**One of the more nagging worries which prompted this post was my Keyword Analysis statistic in my hit counter. Apparently, people who Googled the phrase "hitler ejaculation during speech" found my blog in their search results. Try it. It's the first search result, as a matter of fact, it's way up there, first picks, like I specialize on Adolf's bodily discharge. A pervert finds a kindred spirit with a kinky Google search, but it's got Hitler on it, and I'm not having none of that shit.
The whole mess is alarming, really, a big fucking shock even for my desensitized standards. I know I'm thoroughly a faggot all throughout (every which way, don't need MENSA to verify that), but MY Final Solution (I aim to mildly upset people who I can't indoctrinate with my wholesome homo-ness) employs a Blogger Account, DSL access, and a steenkeeng mouthful of verbal diarrhea. I've never met a Jew I didn't like. Never met one, really, but I'm positive they're a thoroughly likeable bunch.
This association (being the top search result on Hitler's ejaculatory habits) is highly retarded. I just want to say that, but I don't mean to delete this other certain post which caused that fake celebrity. See, the reason why my blog ends up as a search result is largely due to this post I published in 2006. It's called "You don't need to know these things, but I'm sure you'll read this through," and it's a kinky enumeration of fetishes and sexual trivia. Nothing you'll tell your parents, though. Like, did you know that the word "Penis" is Latin for tail. Are you aware that soaking your testicles in iced water can increase sperm production? And did someone tell you that the word "masturbation" was only introduced into the English language in 1759? That post is charged with useless information that solicited a fair amount of comments at that time.

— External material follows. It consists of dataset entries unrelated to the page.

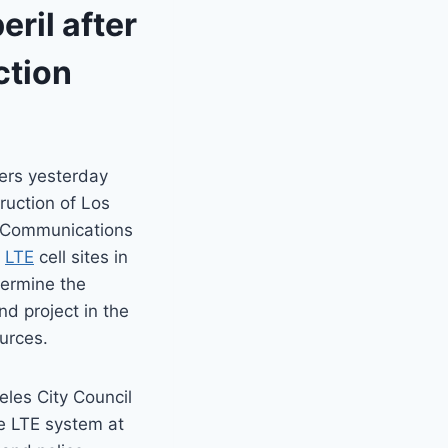
eril after
ction
ers yesterday
ruction of Los
e Communications
y
LTE
cell sites in
dermine the
nd project in the
urces.
eles City Council
he LTE system at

Anyway, item number fifteen on that post mentioned that Adolf Hitler frequently ejaculated during his speeches. It didn't give us no specific details, but that explains why I'm getting first picks. This post asks a question for it's title, and so it is just proper that I stop the introduction and jump to the answer itself.**
Yes. He did. And, on a lighter note, the sonofabitch's dead. He committed suicide, and he did it proper, too! He blew his brains out with a Walther PPK 7.65 mm pistol less than a day after marrying Eva Braun.